2. Pods come up. Expect a main pod and worker pods (plus the CNPG database pods in cnpg-system):

kubectl -n n8n get pods

3. First sign-in. Reach the UI at https://n8n.<your-domain>/. The first user to sign in becomes the instance owner — make sure that's your admin. They invite the rest of the team from inside n8n. (Without SMTP, invite and password-reset links aren't emailed — the owner copies them manually. Enable SMTP below to have n8n send them.)


Optional features

All off by default. Enable per install by adding to the overrides.source.template.

SMTP — user-management email

Sends invite and password-reset emails. Requires externalSecrets.enabled: true. Seed the Key Vault entry first — the password is a hard dependency and n8n won't start without it:

az keyvault secret set --vault-name <your-vault> --name n8n-smtp-password --value "<api-key>"
externalSecrets:
enabled: true
storeConfig:
vaultName: platform-{{ azure.uniqueSuffix }}
enableAccessManagement: true
smtp:
enabled: true
host: smtp.sendgrid.net
port: 587
user: apikey
sender: n8n@example.com # must be a domain-authenticated sender
ssl: false
startTls: true
passwordKeyVaultEntry: n8n-smtp-password

External webhooks

By default n8n's only route is SSO-gated, so external callers (Stripe, GitHub, …) POSTing to a Webhook node get bounced to SSO. Enabling this adds a second HTTPRoute on the unauthenticated public-open Gateway, exposing only the webhook/form/mcp trigger paths on a dedicated subdomain:

gatewayApi:
webhook:
enabled: true
hostname: n8n-webhooks.{{ dns.domainName }} # must differ from the editor host
public-open has no SSO

Every Webhook node you expose on this route must set its own node-level authentication (Header, Basic, JWT, or an HMAC-verified signature). Without it, the endpoint is open to the internet.

Worker autoscaling

KEDA is enabled in the base install above. It scales workers on Redis queue depth — defaults are 2–20 workers at roughly 5 waiting jobs per worker. Tune min/max under n8n.keda.worker.


Troubleshooting

n8n CrashLoops with permission denied for schema public

A known gap in the shared Postgres composition: the app role can connect but isn't the owner of the database, so on PostgreSQL 15+ it can't CREATE in the public schema and first-boot migrations fail. Until the composition grants schema-level privileges, apply the grant out-of-band once the PostgresDatabase claim is READY, then restart the n8n pods. Ask your platform team to run the GRANT ... ON SCHEMA public against the CNPG primary — it requires cluster-superuser access.

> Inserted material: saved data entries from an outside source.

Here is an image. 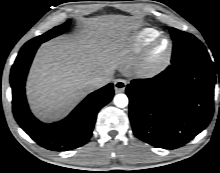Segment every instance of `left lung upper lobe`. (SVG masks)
Masks as SVG:
<instances>
[{
    "mask_svg": "<svg viewBox=\"0 0 220 173\" xmlns=\"http://www.w3.org/2000/svg\"><path fill=\"white\" fill-rule=\"evenodd\" d=\"M174 41L172 61L179 62L191 57H209L205 46L192 34L169 29Z\"/></svg>",
    "mask_w": 220,
    "mask_h": 173,
    "instance_id": "obj_1",
    "label": "left lung upper lobe"
}]
</instances>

An ExternalSecret is stuck SecretSyncedError

The Key Vault entry referenced in your overrides doesn't exist (or the name is misspelled). Create it with az keyvault secret set …; ESO retries automatically.

Never rotate the encryption key

N8N_ENCRYPTION_KEY decrypts every stored credential. The wrapper stores it in an immutable Secret and never rotates it by design — rotating it destroys every encrypted credential in the database. A genuine rotation is a from-scratch migration, not a config change.

main pod stuck Pending after a rapid uninstall + reinstall

The persistent volume claim from the previous install can still be Terminating (finalizer delay), which silently drops the new claim. Re-run the install to re-reconcile — the volume is recreated on the second pass. It backs only n8n's local cache; workflow and credential data live in Postgres and are unaffected.